I am using gedscore to join two datasets by name. (I am really trying to do a fuzzy join to look for duplicate names between the two datasets). I keep getting the error " NOTE: The execution of this query involves performing one or more Cartesian product joins that can not be optimized" 

 

Here is my code: 

%let maxscore=201;
proc sql;
create table survey_trackingdups as
select a.* , b.*,
compged(a.name2,b.name1,&maxscore,'iL' ) as gedscore
from tracking as a, survey as b
where calculated gedscore < &maxscore
order by calculated gedscore;
quit;

I previously formatted both datasets to have the same format for name1 and name2. 

 

Any idea what is going on with the join? This code has worked for me before while joining other datasets. I have looked into this error and can't find any helpful solutions on other community blog posts.

 

Thanks, 

Clare

1 REPLY 1
ballardw
Super User

@claremc wrote:

Hello, 

I am using gedscore to join two datasets by name. (I am really trying to do a fuzzy join to look for duplicate names between the two datasets).
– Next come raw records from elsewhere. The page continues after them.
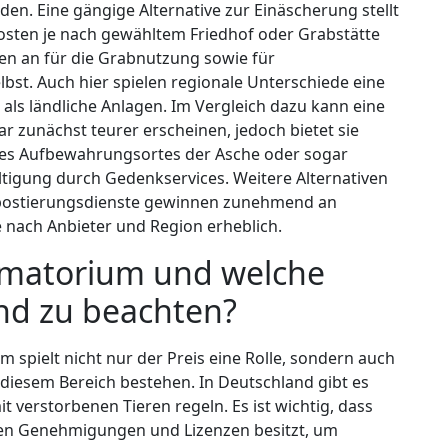
n. Eine gängige Alternative zur Einäscherung stellt
Kosten je nach gewähltem Friedhof oder Grabstätte
ren an für die Grabnutzung sowie für
bst. Auch hier spielen regionale Unterschiede eine
r als ländliche Anlagen. Im Vergleich dazu kann eine
 zunächst teurer erscheinen, jedoch bietet sie
hl des Aufbewahrungsortes der Asche oder sogar
ltigung durch Gedenkservices. Weitere Alternativen
postierungsdienste gewinnen zunehmend an
je nach Anbieter und Region erheblich.
rematorium und welche
ind zu beachten?
m spielt nicht nur der Preis eine Rolle, sondern auch
diesem Bereich bestehen. In Deutschland gibt es
t verstorbenen Tieren regeln. Es ist wichtig, dass
hen Genehmigungen und Lizenzen besitzt, um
I keep getting the error " NOTE: The execution of this query involves performing one or more Cartesian product joins that can not be optimized" 

 

Here is my code: 

%let maxscore=201;
proc sql;
create table survey_trackingdups as
select a.* , b.*,
compged(a.name2,b.name1,&maxscore,'iL' ) as gedscore
from tracking as a, survey as b
where calculated gedscore < &maxscore
order by calculated gedscore;
quit;

I previously formatted both datasets to have the same format for name1 and name2. 

 

Any idea what is going on with the join? This code has worked for me before while joining other datasets. I have looked into this error and can't find any helpful solutions on other community blog posts.

 

Thanks, 

Clare


 

This in not an error: " NOTE: The execution of this query involves performing one or more Cartesian product joins that can not be optimized". SAS will say ERROR when it is an error. This is telling that the behavior of the code might have some behavior you didn't intend.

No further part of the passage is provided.